During the film, his mother suddenly saw a vision of David’s face covered in blood — a sight that filled the cinema screen. She rushed home to discover David asleep in bed, his face covered in blood, just as she imagined it. He was lying on his back, and the blood had started to run up his nose. In a few moments, he would have been asphyxiated.
Early warning system
What is most interesting about all these stories is exactly why premonitions occur.
In the overwhelming majority of cases, premonitions concern a warning of some kind. The Society for Psychical Research discovered that 60 per cent of their 290 cases they collected over the years had to do with deaths or accidents.
British biologist Rupert Sheldrake believes that there are strong evolutionary reasons for animals and humans to have an intuitive internal warning system. Natural selection would have favored the ability to sense impending dangers.
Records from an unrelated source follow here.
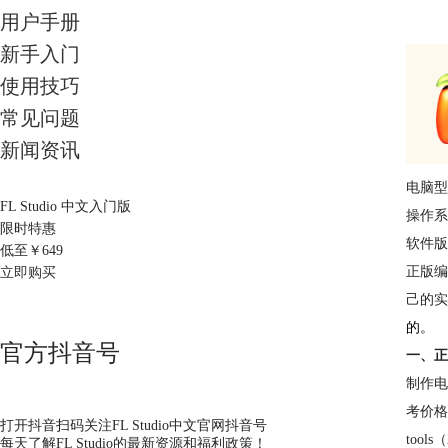
用户手册
新手入门
使用技巧
常见问题
新闻资讯
电脑型
FL Studio 中文入门版
操作系统
限时特惠
软件版本：
低至￥
649
正版编
立即购买
己的实
的。
官方抖音号
一、正
制作电
考价格1
打开抖音扫码关注FL Studio中文官网抖音号
tools
每天了解FL Studio的最新资源和福利政策！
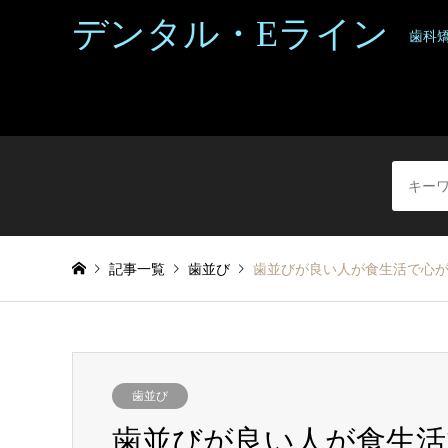
デンタル・Eライン
歯科
記事一覧
歯並び
歯並びが良い人が食生活で心が
歯並び
歯並びが良い人が食生活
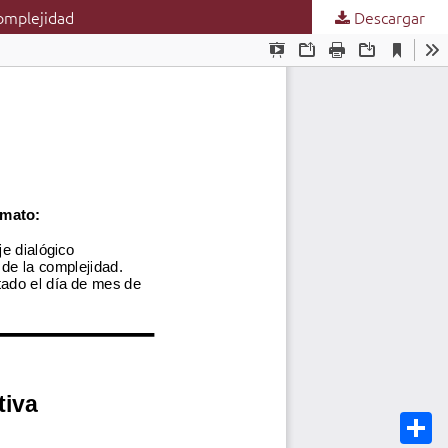
complejidad
Descargar
C
o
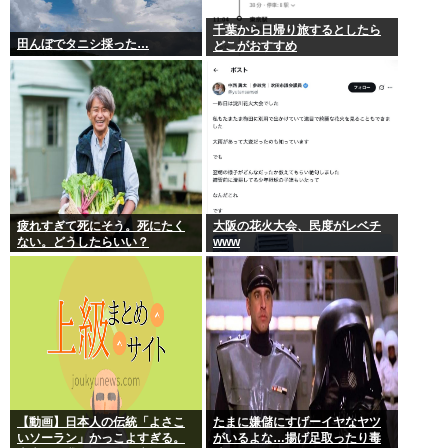
千葉から日帰り旅するとしたら
田んぼでタニシ採った…
どこがおすすめ
疲れすぎて死にそう。死にたく
大阪の花火大会、民度がレベチ
ない。どうしたらいい？
www
【動画】日本人の伝統「よさこ
たまに嫌儲にすげーイヤなヤツ
いソーラン」かっこよすぎる。
がいるよな…揚げ足取ったり毒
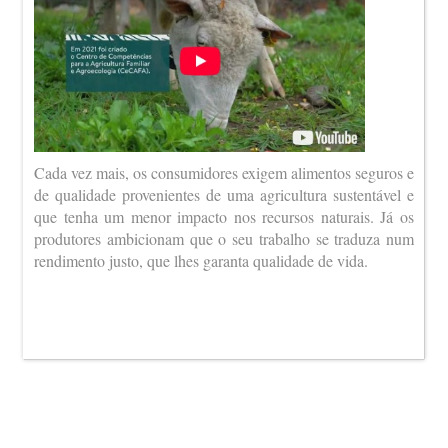
Cada vez mais, os consumidores exigem alimentos seguros e
de qualidade provenientes de uma agricultura sustentável e
que tenha um menor impacto nos recursos naturais. Já os
produtores ambicionam que o seu trabalho se traduza num
rendimento justo, que lhes garanta qualidade de vida.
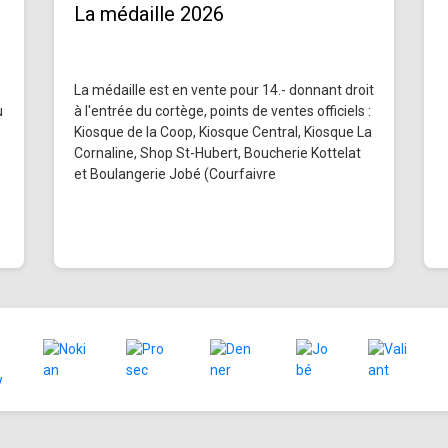
La médaille 2026
La médaille est en vente pour 14.- donnant droit
u
à l'entrée du cortège, points de ventes officiels :
Kiosque de la Coop, Kiosque Central, Kiosque La
Cornaline, Shop St-Hubert, Boucherie Kottelat
et Boulangerie Jobé (Courfaivre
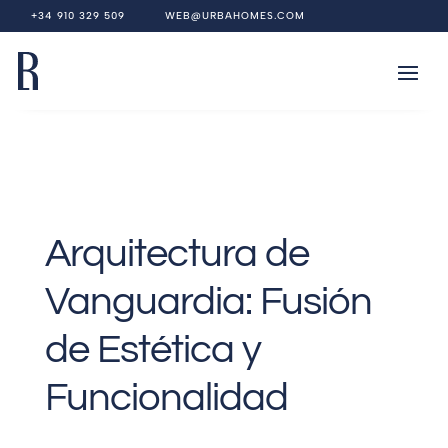
+34 910 329 509
WEB@URBAHOMES.COM
Arquitectura de
Vanguardia: Fusión
de Estética y
Funcionalidad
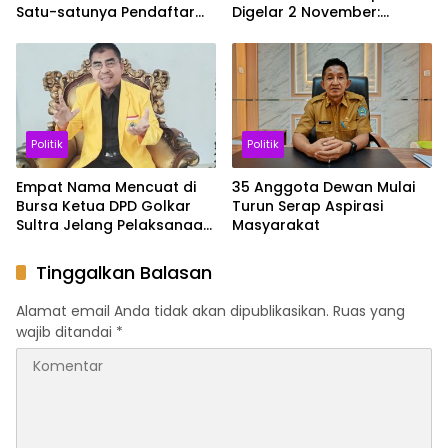
Satu-satunya Pendaftar
Digelar 2 November:
Calon Ketua Golkar Sultra
Momentum Perkuat
Soliditas
Politik
Politik
Empat Nama Mencuat di
35 Anggota Dewan Mulai
Bursa Ketua DPD Golkar
Turun Serap Aspirasi
Sultra Jelang Pelaksanaan
Masyarakat
Musda
Tinggalkan Balasan
Alamat email Anda tidak akan dipublikasikan.
Ruas yang
wajib ditandai
*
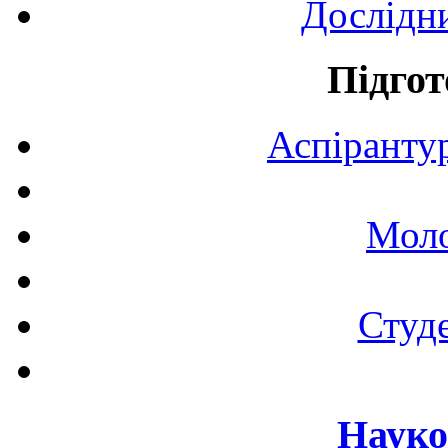
Дослідн
Підгот
Аспірантур
Моло
Студе
Науко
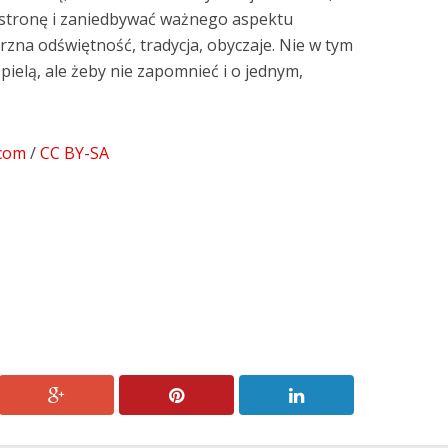
 stronę i zaniedbywać ważnego aspektu
rzna odświętność, tradycja, obyczaje. Nie w tym
pielą, ale żeby nie zapomnieć i o jednym,
.com
/
CC BY-SA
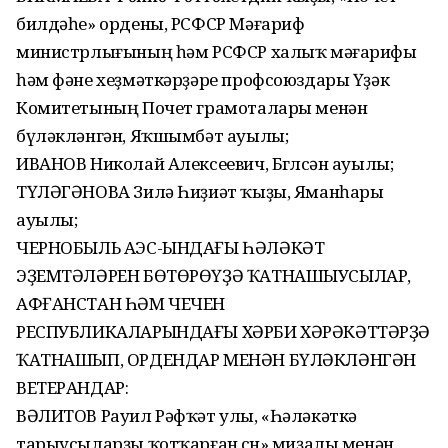
билдәһе» ордены, РСФСР Мәғариф
министрлығының һәм РСФСР халыҡ мәғарифы
һәм фәне хеҙмәткәрҙәре профсоюздары Үҙәк
Комитетының Почет грамоталары менән
бүләкләнгән, Яҡшымбәт ауылы;
ИВАНОВ Николай Алексеевич, Бөгөлсән ауылы;
ТҮЛӘГӘНОВА Зилә Һиҙиәт ҡыҙы, Яманһары
ауылы;
ЧЕРНОБЫЛЬ АЭС-ЫНДАҒЫ ҺӘЛӘКӘТ
ЭҘЕМТӘЛӘРЕН БӨТӨРӨҮҘӘ ҠАТНАШЫУСЫЛАР,
АФҒАНСТАН ҺӘМ ЧЕЧЕН
РЕСПУБЛИКАЛАРЫНДАҒЫ ХӘРБИ ХӘРӘКӘТТӘРҘӘ
ҠАТНАШЫП, ОРДЕНДАР МЕНӘН БҮЛӘКЛӘНГӘН
ВЕТЕРАНДАР:
ВӘЛИТОВ Рауил Рәфҡәт улы, «Һәләкәткә
тарыусыларҙы ҡотҡарған өсөн» миҙалы менән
We may feel a premonition in the limbic system, the primitive emotional center of our brain. It’s the place where we get a bad feeling about something, or instinctively understand we’re confronted with something we ought to avoid.
Although premonitions have been called ‘second sight’, James C. Carpenter of the Rhine Research Center proposes to call it ‘first sight’ not only because we all possess this ability, but also because it transcends all our senses.
Furthermore, these flashes from the future are often the most important sights of all.
However, these early warning cues are only useful if we know how to cultivate them and heed what they are trying to convey.
Those who make the best use of forecasting know how to prepare the ground — through dreams, special brain states, and practices in their daily lives — for this kind of information to come to them regularly.
But do the warnings do any good?
In the majority of cases, it appears that they do. In some 150 reports of precognition collected by the Rhine Center, in two-thirds of cases, the parties who’d received the premonitions were able to change the course of events and prevent calamity.
The universe gave a nod and a wink to this discussion on our trip home from Albuquerque. We had been scheduled to fly United from Albuquerque to Chicago, where we’d pick up a Virgin flight to London. When we got to the Albuquerque airport, we discovered that our United flight was so delayed that we would likely miss the Virgin flight in Chicago.
The marvelously dedicated man behind the desk at United spent close to an hour, painstakingly ensuring that we would be switched to a later United flight in Chicago so that we’d be sure to make the connection.
During the second leg of our trip home, I uncharacteristically became obsessed with our baggage-claim tickets, to the point where I kept pestering my husband Bryan: Where are they? Are they safe?
As it happened, the flight attendants in our overnight plane to London left all of us to sleep until the very last minute. In the general scramble to ready ourselves and get out the door, Bryan left the baggage-claim tickets in his book on his seat.
After discovering this while on line through passport control, I smiled. I often get many early warning hits like this. “I just hope we’re not going to need them,” I thought, but when our baggage didn’t arrive, I wasn’t particularly surprised.
It turned out we didn’t need the tickets. Through its computer tracking system, United located the bags, which had gone to Virgin, despite our change of flight, and they arrived the following day. I had to chuckle over the events because they offered me another reminder of the power of premonitions.
I had been hearing that small voice within me loud and clear. Pay attention to me, it seemed to be saying. At some point you’re really going to need to.